- Task details:
Beneath this line sits some data. Return only its lines from the one holding "Byd Sea Lion 05dm 2026" through the one holding "Platform made for Schools.", inclusive, exactly, with the images removed.

- The records:
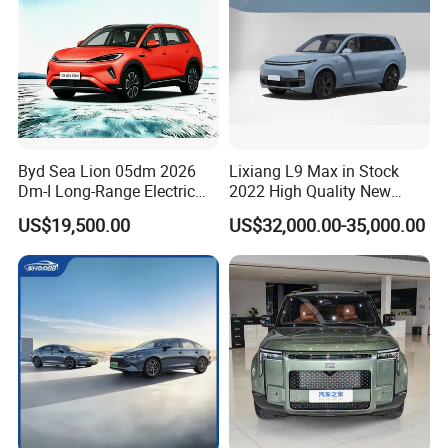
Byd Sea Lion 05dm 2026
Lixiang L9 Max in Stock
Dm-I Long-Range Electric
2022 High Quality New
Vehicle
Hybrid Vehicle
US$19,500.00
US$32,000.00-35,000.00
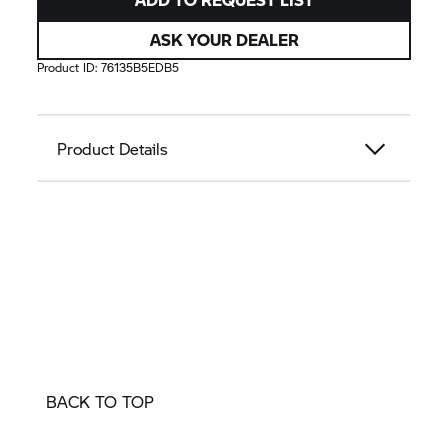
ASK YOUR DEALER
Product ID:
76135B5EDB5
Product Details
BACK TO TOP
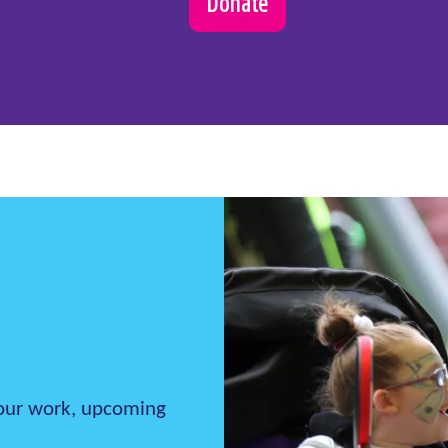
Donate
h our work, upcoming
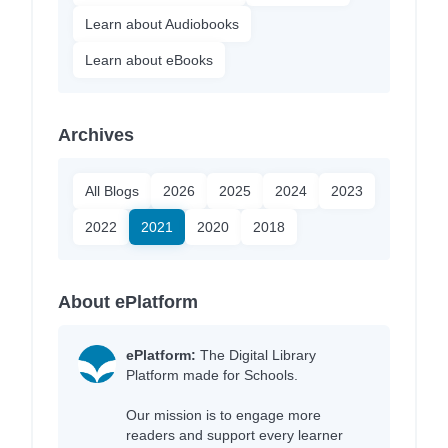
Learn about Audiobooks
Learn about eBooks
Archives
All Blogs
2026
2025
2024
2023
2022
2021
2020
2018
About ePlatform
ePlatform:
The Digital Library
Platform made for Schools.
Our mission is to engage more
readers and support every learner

--

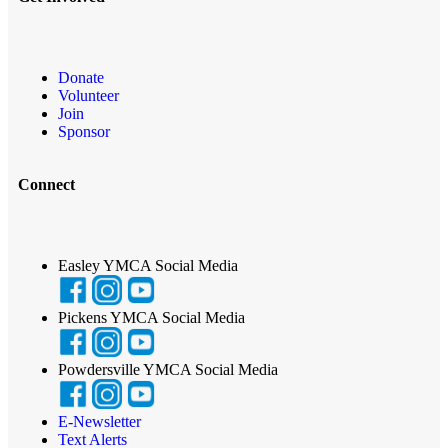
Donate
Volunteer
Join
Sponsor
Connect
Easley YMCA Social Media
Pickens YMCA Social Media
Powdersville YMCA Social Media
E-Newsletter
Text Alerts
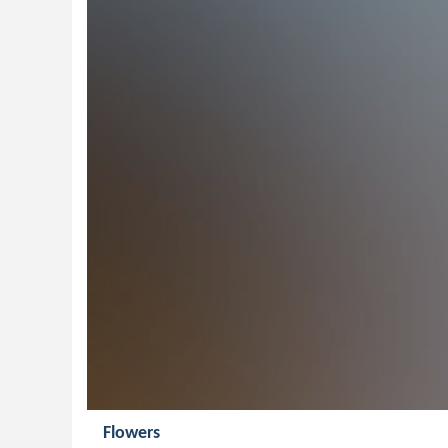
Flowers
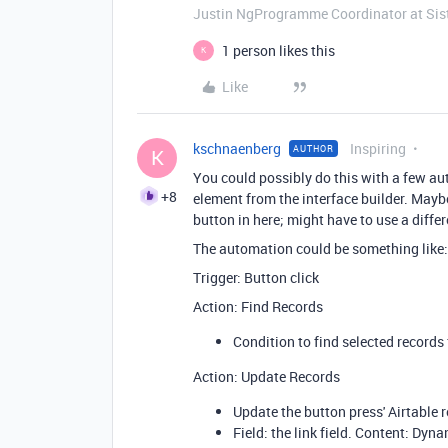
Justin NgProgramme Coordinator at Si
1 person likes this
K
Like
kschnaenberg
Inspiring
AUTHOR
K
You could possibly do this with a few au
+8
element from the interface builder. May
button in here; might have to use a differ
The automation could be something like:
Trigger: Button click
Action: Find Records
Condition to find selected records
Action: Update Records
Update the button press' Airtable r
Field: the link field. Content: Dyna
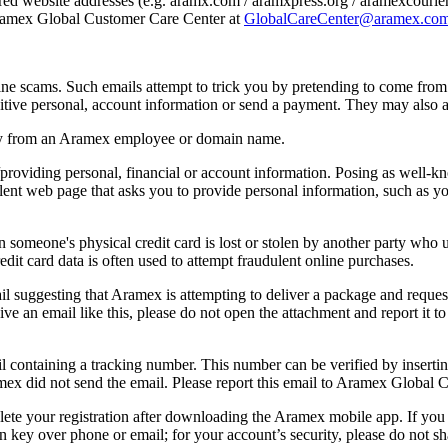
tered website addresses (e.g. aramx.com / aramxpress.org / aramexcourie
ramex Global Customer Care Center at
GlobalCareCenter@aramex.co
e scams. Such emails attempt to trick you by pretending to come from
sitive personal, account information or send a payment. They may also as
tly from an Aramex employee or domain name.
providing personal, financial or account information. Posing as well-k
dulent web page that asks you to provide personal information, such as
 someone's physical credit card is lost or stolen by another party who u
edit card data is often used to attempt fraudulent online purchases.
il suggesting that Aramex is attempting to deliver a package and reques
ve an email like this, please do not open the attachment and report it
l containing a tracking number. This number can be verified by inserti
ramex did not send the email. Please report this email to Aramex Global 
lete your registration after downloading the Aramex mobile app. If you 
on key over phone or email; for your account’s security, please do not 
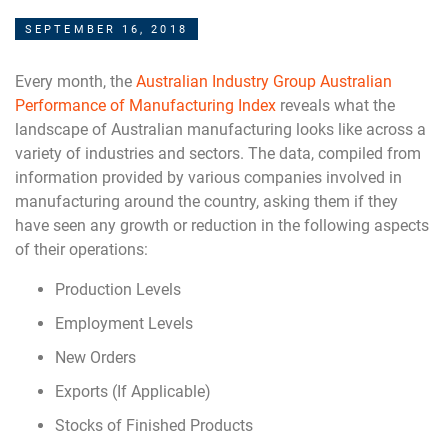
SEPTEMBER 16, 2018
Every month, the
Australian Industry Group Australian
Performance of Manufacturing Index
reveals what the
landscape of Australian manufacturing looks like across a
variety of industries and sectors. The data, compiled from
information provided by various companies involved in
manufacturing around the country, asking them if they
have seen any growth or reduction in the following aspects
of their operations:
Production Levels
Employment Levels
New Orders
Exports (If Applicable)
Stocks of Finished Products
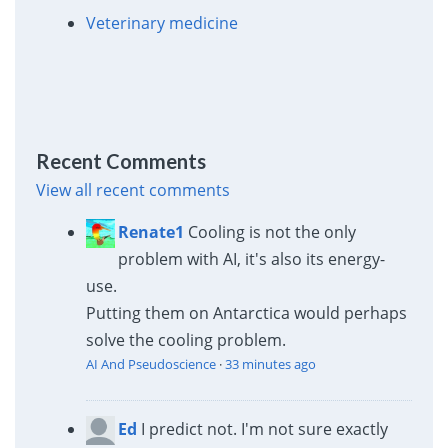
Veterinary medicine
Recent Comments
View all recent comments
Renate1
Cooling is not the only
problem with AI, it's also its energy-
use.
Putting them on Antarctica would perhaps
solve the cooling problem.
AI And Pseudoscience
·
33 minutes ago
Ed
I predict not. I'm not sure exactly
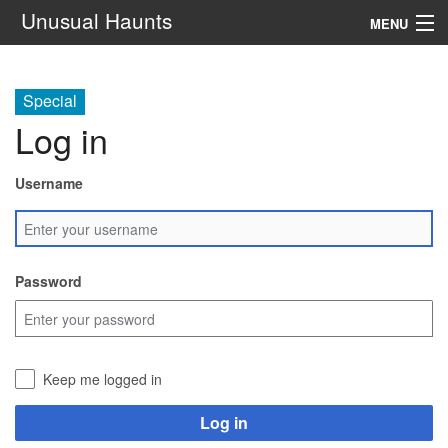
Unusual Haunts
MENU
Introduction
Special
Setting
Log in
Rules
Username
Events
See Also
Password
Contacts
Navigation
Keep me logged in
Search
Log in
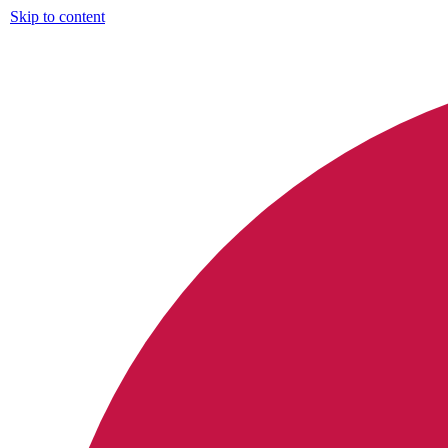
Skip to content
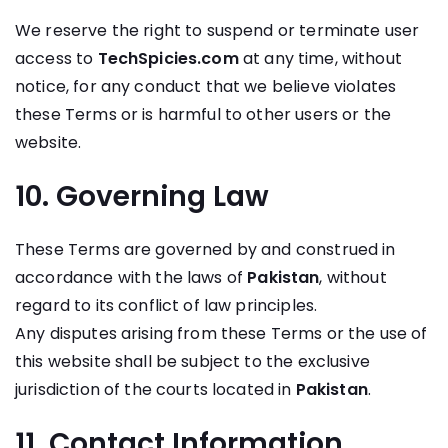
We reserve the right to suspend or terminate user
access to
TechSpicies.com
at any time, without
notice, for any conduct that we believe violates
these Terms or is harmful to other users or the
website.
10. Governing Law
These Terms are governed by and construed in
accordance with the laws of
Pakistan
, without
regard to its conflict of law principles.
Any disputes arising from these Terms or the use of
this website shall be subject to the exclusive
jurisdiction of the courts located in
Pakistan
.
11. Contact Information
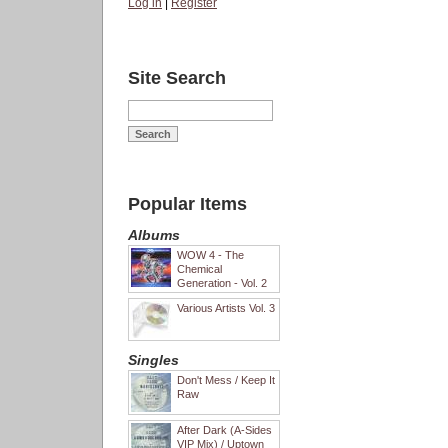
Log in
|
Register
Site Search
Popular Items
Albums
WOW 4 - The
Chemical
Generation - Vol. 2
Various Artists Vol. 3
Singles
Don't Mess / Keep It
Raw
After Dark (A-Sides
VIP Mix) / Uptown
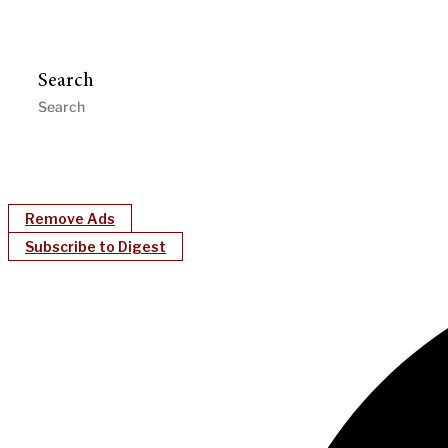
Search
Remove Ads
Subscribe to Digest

- Reply:
Byd Sea Lion 05dm 2026
Lixiang L9 Max in Stock
Dm-I Long-Range Electric
2022 High Quality New
Vehicle
Hybrid Vehicle
US$19,500.00
US$32,000.00-35,000.00
ASK YOUR DEALER
Product ID:
76135B5EDB5
Product Details
BACK TO TOP
Donate
h our work, upcoming
Learn about Audiobooks
Learn about eBooks
Archives
All Blogs
2026
2025
2024
2023
2022
2021
2020
2018
About ePlatform
ePlatform:
The Digital Library
Platform made for Schools.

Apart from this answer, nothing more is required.